The recent Harvey Weinstein exposé and #MeToo campaigns and the resulting recognition – including Times Magazine Person of the Year – have usefully opened a floodgate of consciousness about rape and sexual deviance and the importance of taking that first step to report sexual crimes. But importantly, they also brought to the fore a better understanding of the power relations inherent in these crimes which millions of girls, boys, women and even some men have experienced in a range of countries and cultures over decades. They have unveiled that unjust hierarchy in which powerful people who sit at the top of the ladder abuse the dis-empowered. It has happened for centuries in societies and institutions structured this way because the system itself puts those on the bottom rung of the ladder in a position to be exploited.
Here in South Africa, we have witnessed some startling allegations and legal cases surrounding rape and sexual molestation. The Bob Hewitt case was a victory for the group of women who, as children, were discouraged from reporting Hewitt’s crimes against them because no one would believe their testimony over an ‘upstanding, credible, renowned’ tennis coach. Thirty years later, he has been convicted of his crimes. Late stockbroker, Sidney Frankel’s alleged victims have recently managed to convince the judiciary that alongside rapes which occurred many years ago and have been tried in court several years later, cases involving other sexual offences should also be permitted to be tried in the same way. The Constitutional Court has concurred. It suggests that many more survivors who have long lacked the courage to speak out for fear of vilification may yet come forward with the help of justice authorities.
But while the legal system gets its statutes in order, most of the work that remains to be done is in society itself. Musician and former ANC MP, Jennifer Ferguson*, who recently alleged that SAFA president, Danny Jordaan, had raped her twenty four years ago, has repeatedly been asked why she waited this long to report it. Perhaps the answer lies in the Jacob Zuma rape trial of 2006 when his rape accuser, Fezeka “Khwezi” Khuzwayo, was demonised in and outside court well before there was a verdict. Effigies of her were burnt. Placards were held up bearing the words, “Burn the bitch”. A woman mistaken for her was attacked. Zuma’s lawyer, Kemp J. Kemp questioned her about a series of previous rapes in exile as a child which were never reported, and the intimate details of her consensual sexual encounters, slut-shaming her. Zuma was never asked about his multiple extra-marital sexual encounters. Fezeka’s house was torched and she was forced into exile in the Netherlands. It is only the corruption allegations swirling around Zuma that have compelled us to re-examine this case.

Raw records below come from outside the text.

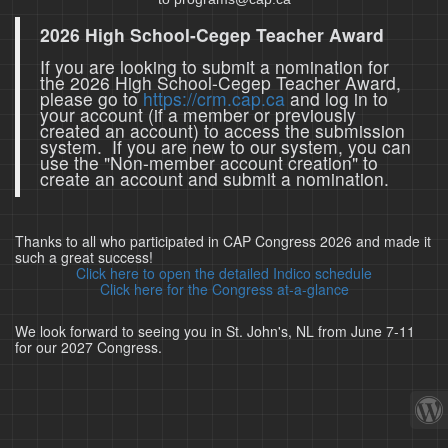
2026 High School-Cegep Teacher Award
If you are looking to submit a nomination for
the 2026 High School-Cegep Teacher Award,
please go to
https://crm.cap.ca
and log in to
your account (if a member or previously
created an account) to access the submission
system. If you are new to our system, you can
use the "Non-member account creation" to
create an account and submit a nomination.
Thanks to all who participated in CAP Congress 2026 and made it
such a great success!
Click here to open the detailed Indico schedule
Click here for the Congress at-a-glance
We look forward to seeing you in St. John's, NL from June 7-11
for our 2027 Congress.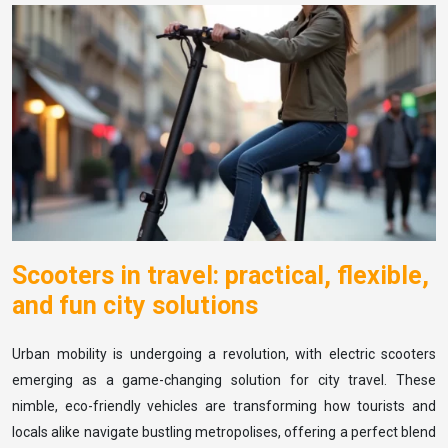
Scooters in travel: practical, flexible,
and fun city solutions
Urban mobility is undergoing a revolution, with electric scooters
emerging as a game-changing solution for city travel. These
nimble, eco-friendly vehicles are transforming how tourists and
locals alike navigate bustling metropolises, offering a perfect blend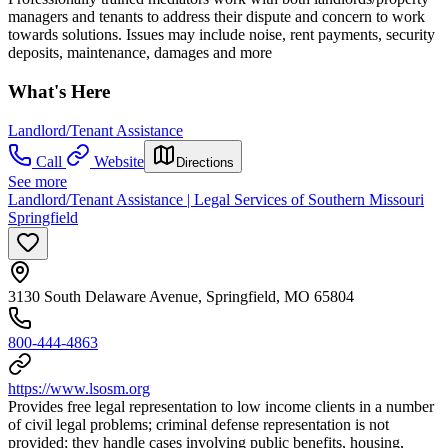
managers and tenants to address their dispute and concern to work
towards solutions. Issues may include noise, rent payments, security
deposits, maintenance, damages and more
What's Here
Landlord/Tenant Assistance
Call
Website
Directions
See more
Landlord/Tenant Assistance | Legal Services of Southern Missouri
Springfield
3130 South Delaware Avenue, Springfield, MO 65804
800-444-4863
https://www.lsosm.org
Provides free legal representation to low income clients in a number
of civil legal problems; criminal defense representation is not
provided; they handle cases involving public benefits, housing,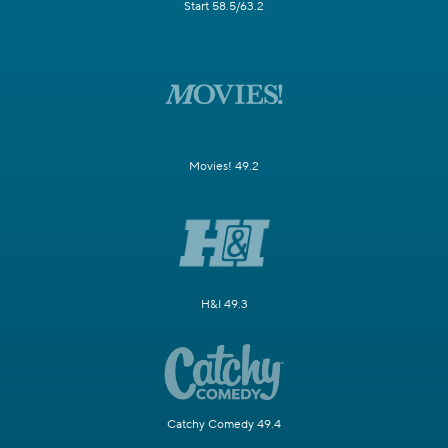
Start 58.5/63.2
Movies! 49.2
H&I 49.3
Catchy Comedy 49.4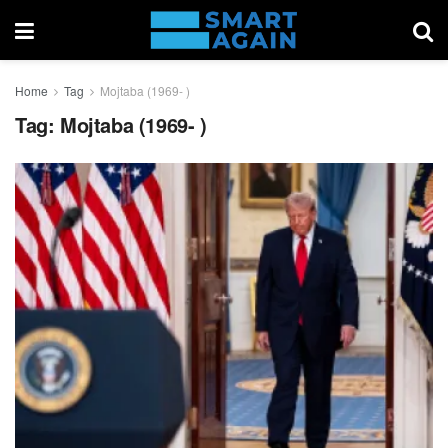
Home
Tag
Mojtaba (1969- )
Tag:
Mojtaba (1969- )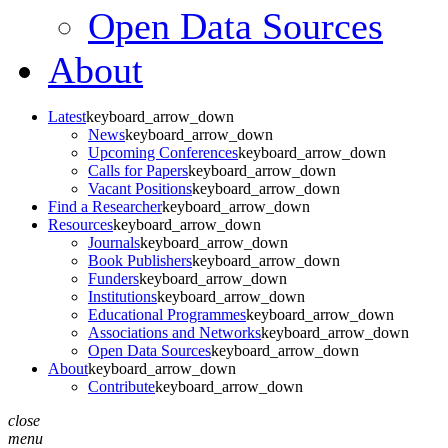
Open Data Sources
About
Latest
keyboard_arrow_down
News
keyboard_arrow_down
Upcoming Conferences
keyboard_arrow_down
Calls for Papers
keyboard_arrow_down
Vacant Positions
keyboard_arrow_down
Find a Researcher
keyboard_arrow_down
Resources
keyboard_arrow_down
Journals
keyboard_arrow_down
Book Publishers
keyboard_arrow_down
Funders
keyboard_arrow_down
Institutions
keyboard_arrow_down
Educational Programmes
keyboard_arrow_down
Associations and Networks
keyboard_arrow_down
Open Data Sources
keyboard_arrow_down
About
keyboard_arrow_down
Contribute
keyboard_arrow_down
close
menu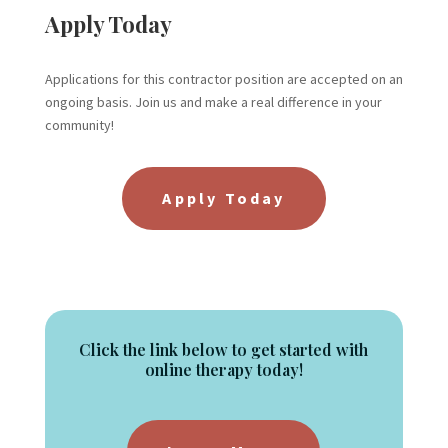
Apply Today
Applications for this contractor position are accepted on an
ongoing basis. Join us and make a real difference in your
community!
Apply Today
Click the link below to get started with
online therapy today!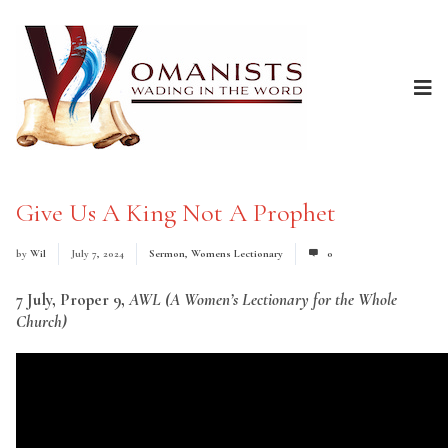
Give Us A King Not A Prophet
by
Wil
July 7, 2024
Sermon
,
Womens Lectionary
0
7 July, Proper 9,
AWL (A Women’s Lectionary for the Whole
Church)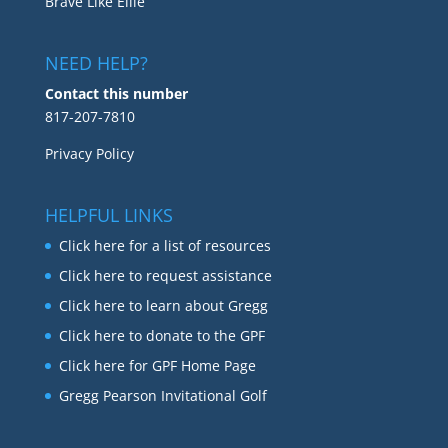
Brave Like Ellie
NEED HELP?
Contact this number
817-207-7810
Privacy Policy
HELPFUL LINKS
Click here for a list of resources
Click here to request assistance
Click here to learn about Gregg
Click here to donate to the GPF
Click here for GPF Home Page
Gregg Pearson Invitational Golf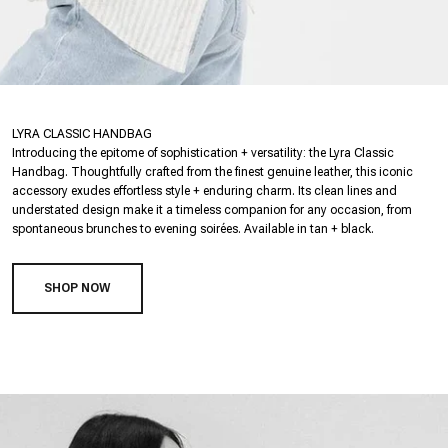
LYRA CLASSIC HANDBAG
Introducing the epitome of sophistication + versatility: the Lyra Classic
Handbag. Thoughtfully crafted from the finest genuine leather, this iconic
accessory exudes effortless style + enduring charm. Its clean lines and
understated design make it a timeless companion for any occasion, from
spontaneous brunches to evening soirées. Available in tan + black.
SHOP NOW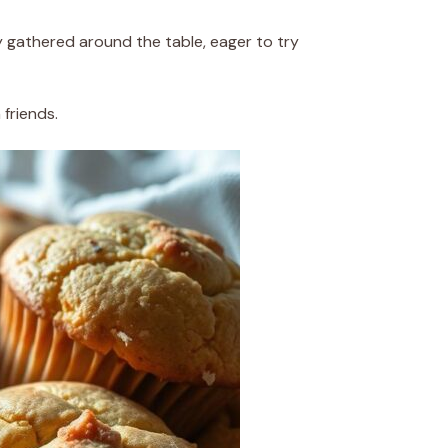
ly gathered around the table, eager to try
friends.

This signals to us that the work of eradicating sexual abuse must begin in our homes, our schools, our religious organisations and workplaces. It requires a sharpened awareness of how we think, how we speak, and what we teach our children. They must know it is their right to be respected, protected and to speak out against anyone who breaches that. We need to give them the words and the power to do that. It is better than waiting for them to replay these scenes in their heads in a few decades, wishing they had known how to respond. SA.